SUPPLIED DATA:
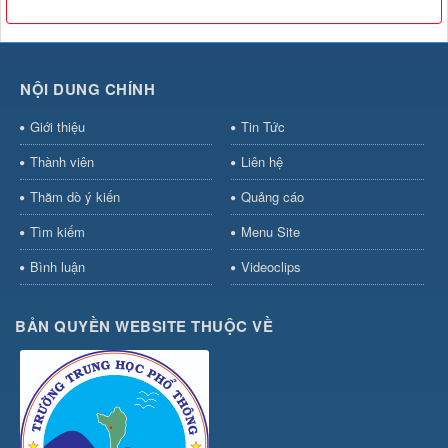
NỘI DUNG CHÍNH
Giới thiệu
Tin Tức
Thành viên
Liên hệ
Thăm dò ý kiến
Quảng cáo
Tìm kiếm
Menu Site
Bình luận
Videoclips
BẢN QUYỀN WEBSITE THUỘC VỀ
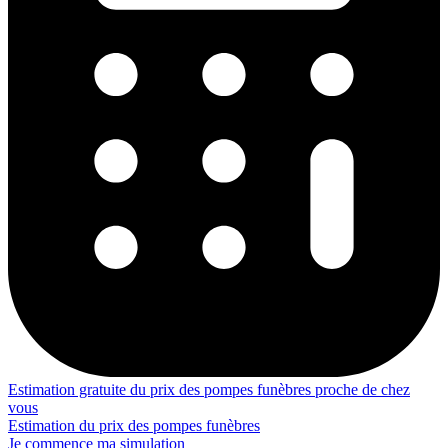
Estimation gratuite du prix des pompes funèbres proche de chez
vous
Estimation du prix des pompes funèbres
Je commence ma simulation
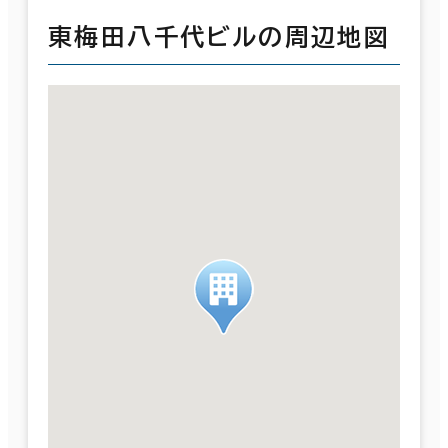
東梅田八千代ビルの周辺地図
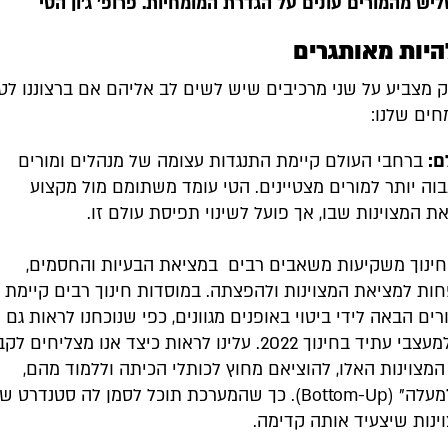
ש מהמורים עונים על הגדרת המומחיות. פרופ' ג'ון הטי
היות מאותגרים
ק מצביע על שני מרכיבים שיש לשים לב אליהם אם ברצוננו ל
חים שלנו:
ם:
ברחבי העולם קיימת התנגדות עצומה של מנהלים ומורים
וה יותר למורים מצטיינים. הטי עומד משתומם מול מקצוע
 המצוינות שבו, אך פועל לשינוי תפיסת עולם זו.
ינוך משקיעות משאבים רבים במציאת הבעיות והחסמים,
חות למציאת המצוינות ולהפצתה. במוסדות חינוך רבים קיימת
רים הבאה לידי ביטוי באופנים מגוונים, כפי שנוכחנו לראות גם
בביאנלה למעצבי עתיד בחינוך 2022. עלינו לראות כיצד אנו מצליחים ל
 המצוינות האלו, להוציאם מחוץ לכותלי הכיתה וללמוד מהם,
"מלמטה למעלה" (Bottom-Up). כך שהמערכת תוכל לסמן לה סטנדרט ש
וינות שיצעיד אותה קדימה.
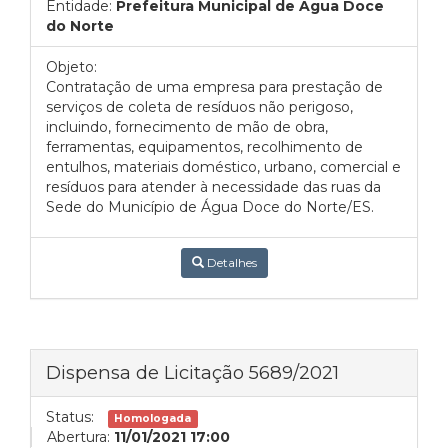
Entidade:
Prefeitura Municipal de Água Doce
do Norte
Objeto:
Contratação de uma empresa para prestação de
serviços de coleta de resíduos não perigoso,
incluindo, fornecimento de mão de obra,
ferramentas, equipamentos, recolhimento de
entulhos, materiais doméstico, urbano, comercial e
resíduos para atender à necessidade das ruas da
Sede do Município de Água Doce do Norte/ES.
Detalhes
Dispensa de Licitação 5689/2021
Status:
Homologada
Abertura:
11/01/2021 17:00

TASK INSTRUCTIONS:
Write out the lines of the entries above exactly, beginning with the first and ending with the line that contains "Estimation du prix des pompes funèbres". No picture goes in.

COMPLETED EXERCISE:
NỘI DUNG CHÍNH
Giới thiệu
Tin Tức
Thành viên
Liên hệ
Thăm dò ý kiến
Quảng cáo
Tìm kiếm
Menu Site
Bình luận
Videoclips
BẢN QUYỀN WEBSITE THUỘC VỀ
Estimation gratuite du prix des pompes funèbres proche de chez
vous
Estimation du prix des pompes funèbres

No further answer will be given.